Prepare for academic culture shock. Many students make the mistake of thinking that because they’re familiar with American popular culture, they won’t experience culture shock. But even if you’ve grown up watching Friends, there will probably likely be many moments during your new life where American culture will seem strange, and particularly norms surrounding American educational systems. Especially in graduate school classes, professors expect students to participate by asking questions and offering their own thoughts, and many of your classes may even be discussion-based, rather than lecture style. Another difficulty that many international students run into is unintentional plagiarism; it’s essential that students learn to quote and cite other sources honestly and accurately, in the way that their professors expect.  Academic work in the United States depends on making absolutely clear which ideas and language are your own, and which come from someone else; if the lines get blurred, the credibility of your work is undermined. Luckily, the library at your school most likely offers a workshop or resources for avoiding plagiarism; I would recommend looking into those as soon as possible.

Identify support systems. Speaking from someone in the admissions office, I can attest that the goal of everyone at your university is making sure that students succeed. That starts with admissions, making sure that incoming students have all the advice to make the right decision for them and have all the information they need to ensure their transition to campus is smooth. As a student, you’ll find that in addition to your professors, the Office of International Students, the library, the Health Center, and your program’s administrators are all eager to help you succeed. Don’t wait until you’re in over your head to reach out to ask for help: that’s what we’re here for! I can’t tell you how many times, as an international student advisor, I wished that a student had reached out for help even a week or two before. And remember, life happens and it can be messy. Though I certainly hope your journey is a smooth one, if a major life event happens to you while in school, please please please let the people around you know as soon as possible.

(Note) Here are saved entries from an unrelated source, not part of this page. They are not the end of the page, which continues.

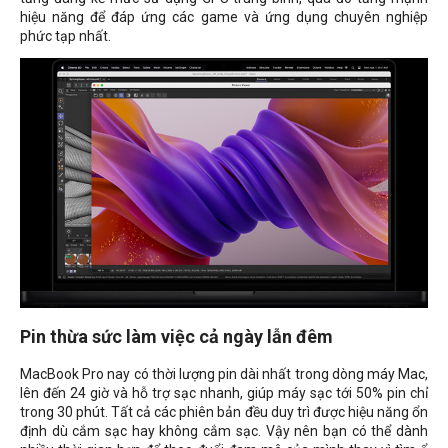
hiệu năng để đáp ứng các game và ứng dụng chuyên nghiệp
phức tạp nhất.
Pin thừa sức làm việc cả ngày lẫn đêm
MacBook Pro nay có thời lượng pin dài nhất trong dòng máy Mac,
lên đến 24 giờ và hỗ trợ sạc nhanh, giúp máy sạc tới 50% pin chỉ
trong 30 phút. Tất cả các phiên bản đều duy trì được hiệu năng ổn
định dù cắm sạc hay không cắm sạc. Vậy nên bạn có thể dành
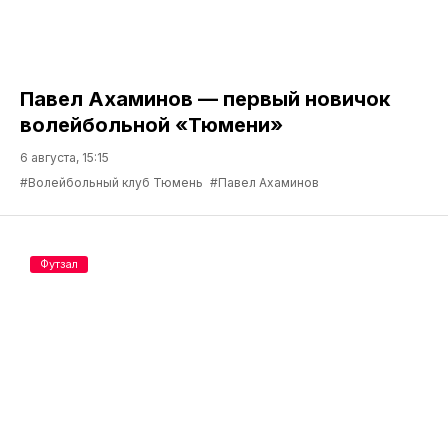
Павел Ахаминов — первый новичок
волейбольной «Тюмени»
6 августа, 15:15
#Волейбольный клуб Тюмень
#Павел Ахаминов
Футзал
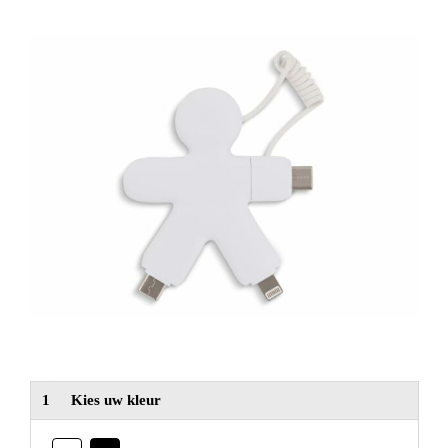
NIEUW
Alle categorieën
1
Kies uw kleur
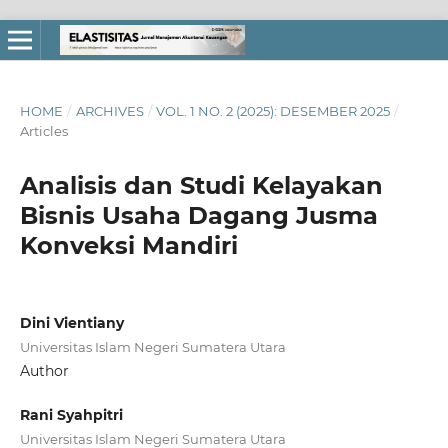
HOME
/
ARCHIVES
/
VOL. 1 NO. 2 (2025): DESEMBER 2025
/
Articles
Analisis dan Studi Kelayakan
Bisnis Usaha Dagang Jusma
Konveksi Mandiri
Dini Vientiany
Universitas Islam Negeri Sumatera Utara
Author
Rani Syahpitri
Universitas Islam Negeri Sumatera Utara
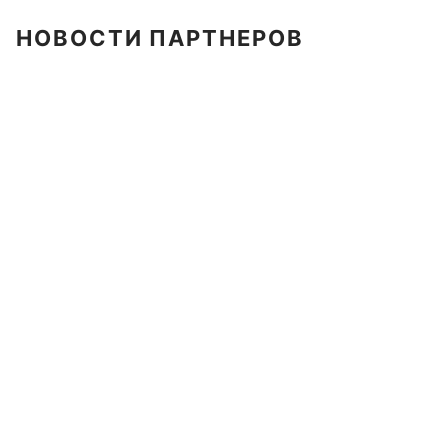
НОВОСТИ ПАРТНЕРОВ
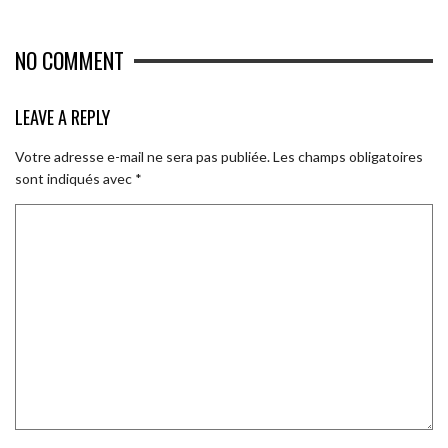
NO COMMENT
LEAVE A REPLY
Votre adresse e-mail ne sera pas publiée.
Les champs obligatoires
sont indiqués avec
*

Remember that deciding to attend graduate school abroad is a big step, and will likely not be without its challenges. However, adopting the mindset that challenges are an opportunity for growth (rather than proof of inadequacy) will take you a long way. You likely have a clear reason for why you’ve chosen to make this major change, whether it’s to experience a new culture, broaden your career opportunities, achieve a new level of academic excellence: whatever your reason is, keep that in the front of your mind as you navigate through your new adventure.